PyTorch NSGT and sliCQ transforms

This project is a PyTorch implementation of the Nonstationary Gabor Transform and sliCQ Transform, based on Balazs et al. 2011 and Holighaus et al. 2012. It is forked from the reference implementation by Thomas Grill, with the following additions:

PyTorch tensor implementation for both the NSGT and sliCQ transforms, resulting in faster performance and the capability to use them in GPU deep learning models
Bark scale based on the Barktan formula
Variable-Q scale with a frequency offset parameter, which can be seen in Schörkhuber et al. 2014 and Huang et al. 2015
Minimum slice length suggestion for a given frequency scale

This is the standalone version of the sliCQ transform used in https://github.com/sevagh/xumx-sliCQ. There is also an inactive branch, https://github.com/sevagh/nsgt/tree/feat/hpss-example, containing a demo of Harmonic/Percussive Source Separation with the sliCQT and NSGT.

STFT vs. sliCQ spectrogram

The NSGT or sliCQ allow for nonuniform time-frequency resolution. Following the example of the constant-Q transform, music can be analyzed by maintaining a constant-Q center frequency to frequency resolution ratio per bin, to have high frequency resolution at low frequencies and high time resolution at high frequencies.
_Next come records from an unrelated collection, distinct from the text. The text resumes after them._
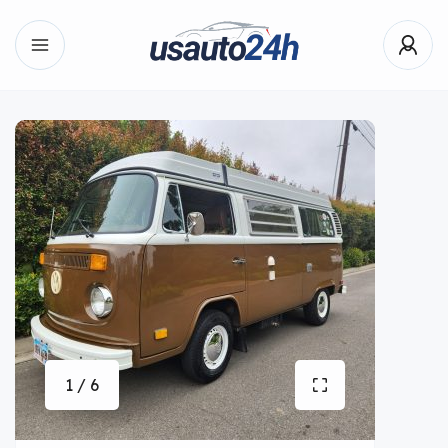
1 / 6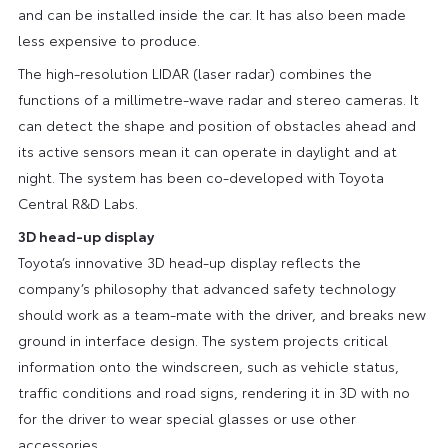
and can be installed inside the car. It has also been made
less expensive to produce.
The high-resolution LIDAR (laser radar) combines the
functions of a millimetre-wave radar and stereo cameras. It
can detect the shape and position of obstacles ahead and
its active sensors mean it can operate in daylight and at
night. The system has been co-developed with Toyota
Central R&D Labs.
3D head-up display
Toyota’s innovative 3D head-up display reflects the
company’s philosophy that advanced safety technology
should work as a team-mate with the driver, and breaks new
ground in interface design. The system projects critical
information onto the windscreen, such as vehicle status,
traffic conditions and road signs, rendering it in 3D with no
for the driver to wear special glasses or use other
accessories.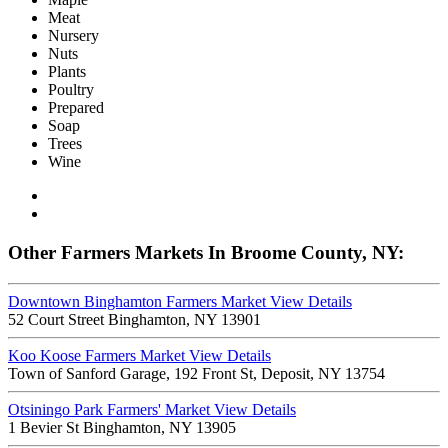
Meat
Nursery
Nuts
Plants
Poultry
Prepared
Soap
Trees
Wine
Other Farmers Markets In Broome County, NY:
Downtown Binghamton Farmers Market
View Details
52 Court Street Binghamton, NY 13901
Koo Koose Farmers Market
View Details
Town of Sanford Garage, 192 Front St, Deposit, NY 13754
Otsiningo Park Farmers' Market
View Details
1 Bevier St Binghamton, NY 13905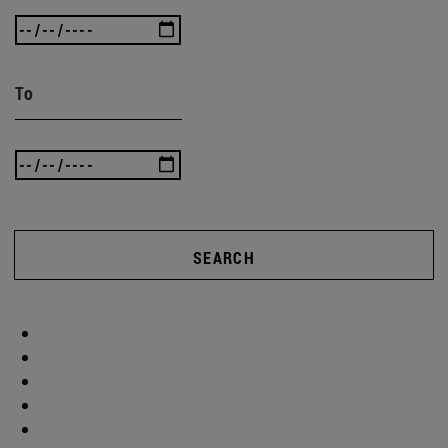
To
SEARCH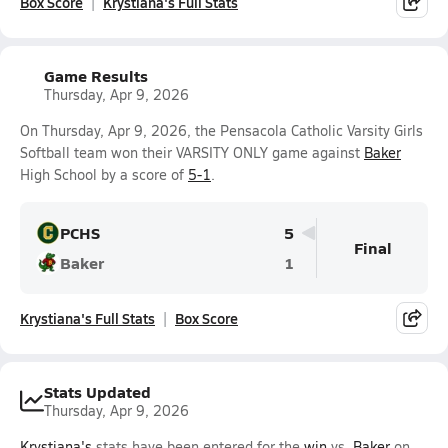
Box Score
Krystiana's Full Stats
Game Results
Thursday, Apr 9, 2026
On Thursday, Apr 9, 2026, the Pensacola Catholic Varsity Girls
Softball team won their VARSITY ONLY game against
Baker
High School by a score of
5-1
.
PCHS
5
Final
Baker
1
Krystiana's Full Stats
Box Score
Stats Updated
Thursday, Apr 9, 2026
Krystiana's
stats have been entered for the
win
vs.
Baker
on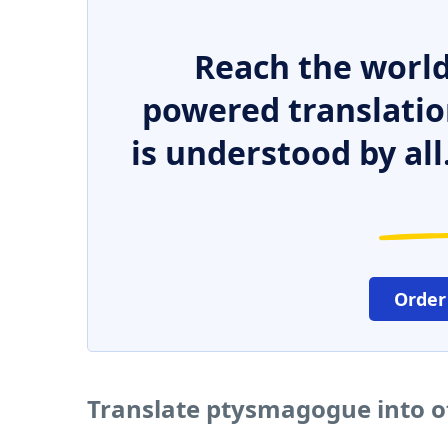
Reach the world
powered translatio
is understood by all
Order
Translate ptysmagogue into o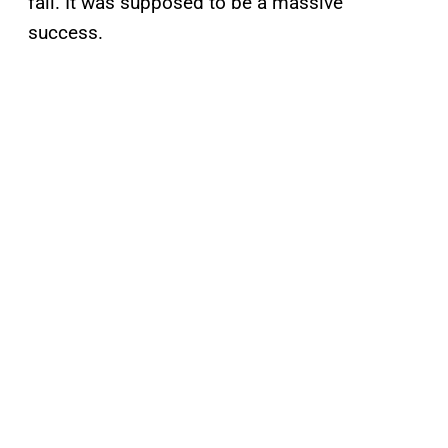
fall. It was supposed to be a massive
success.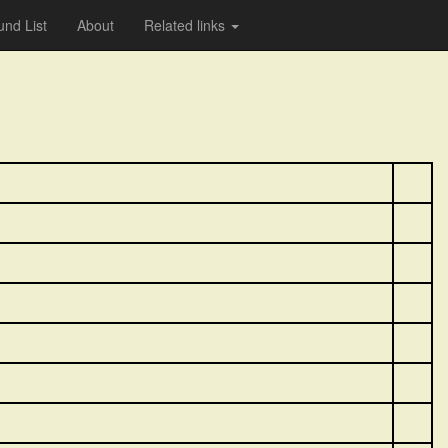
nd List
About
Related links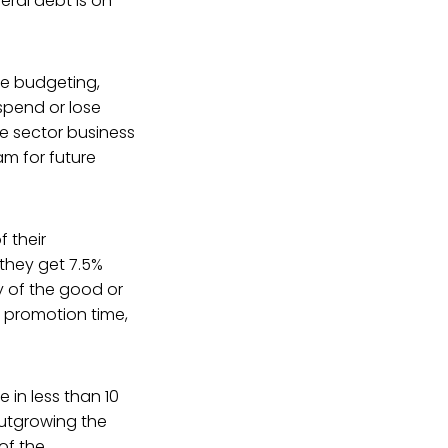
eral debt is on
ine budgeting,
 spend or lose
te sector business
m for future
 their
they get 7.5%
y of the good or
t promotion time,
 in less than 10
outgrowing the
 of the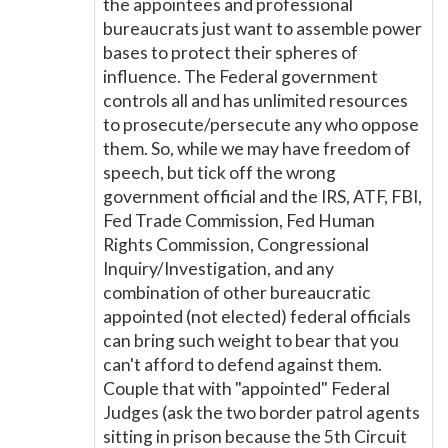
the appointees and professional
bureaucrats just want to assemble power
bases to protect their spheres of
influence. The Federal government
controls all and has unlimited resources
to prosecute/persecute any who oppose
them. So, while we may have freedom of
speech, but tick off the wrong
government official and the IRS, ATF, FBI,
Fed Trade Commission, Fed Human
Rights Commission, Congressional
Inquiry/Investigation, and any
combination of other bureaucratic
appointed (not elected) federal officials
can bring such weight to bear that you
can't afford to defend against them.
Couple that with "appointed" Federal
Judges (ask the two border patrol agents
sitting in prison because the 5th Circuit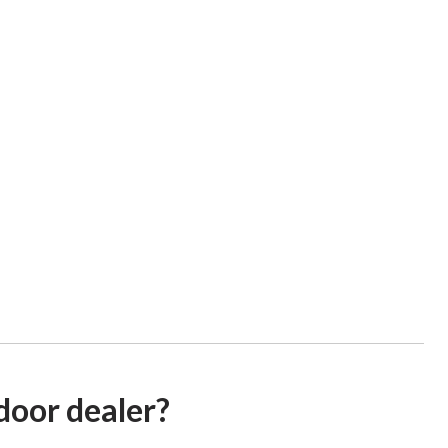
door dealer?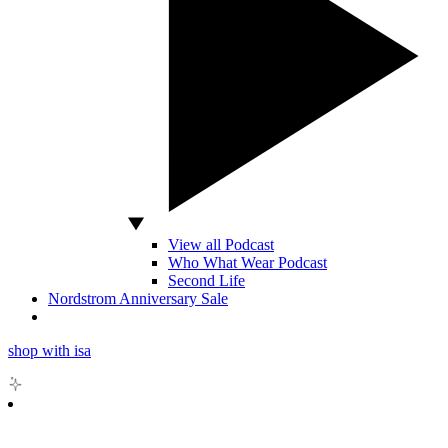
View all Podcast
Who What Wear Podcast
Second Life
Nordstrom Anniversary Sale
shop with isa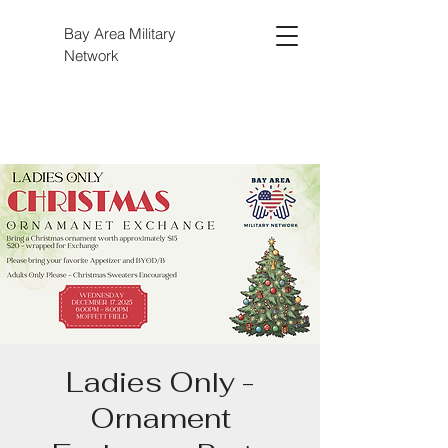
Bay Area Military
Network
Ladies Only -
Ornament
The spectrograms below compares the magnitude STFT and the magnitude sliCQT of the LTFAT glockenspiel signal with the xumx-sliCQ defaults of 262 bins on the Bark scale between 32.9-22050 Hz:

By using a varying time-frequency resolution, transients and tonal sounds are distinguished more clearly, making it a good choice for representing the spectral content of musical signals.

The spectrogram above was generated with the examples/spectrogram.py script:

(nsgt-torch) $ python examples/spectrogram.py \
                ./gspi.wav --sr 44100 \
                --scale=bark --fmin 32.9 --fmax 22050 --bins 262 \
                --plot

Tensor sliCQ transform

In the diagram below, the NSGT/sliCQ transform output of an audio signal using a simple nonlinear frequency scale, grouped into 4 time-frequency resolution blocks (or buckets): [10, 30, 80, 150], [400, 2300], [11000], [16000] Hz, is demonstrated in a simplified diagram:

Returned types:

Parameters	Return type	Shape	Dtype
matrixform=True, real=True, multichannel=True	`torch.Tensor`	(slices,frequency,max(time))	torch.Complex64
matrixform=False, real=True, multichannel=True	`List[torch.Tensor]`	[(slices,freqs1,time1), (slices,freqs2,time2), ...]	torch.Complex64

The frequency bins in the ragged case are grouped together by their time resolution. To get the absolute frequency, you need to maintain a frequency index while iterating over the returned list of tensors:

freq_idx = 0
for i, C_block in enumerate(jagged_slicq_output):
    freq_start = freq_idx

    print(f'this tensor starts at frequency {freq_start}')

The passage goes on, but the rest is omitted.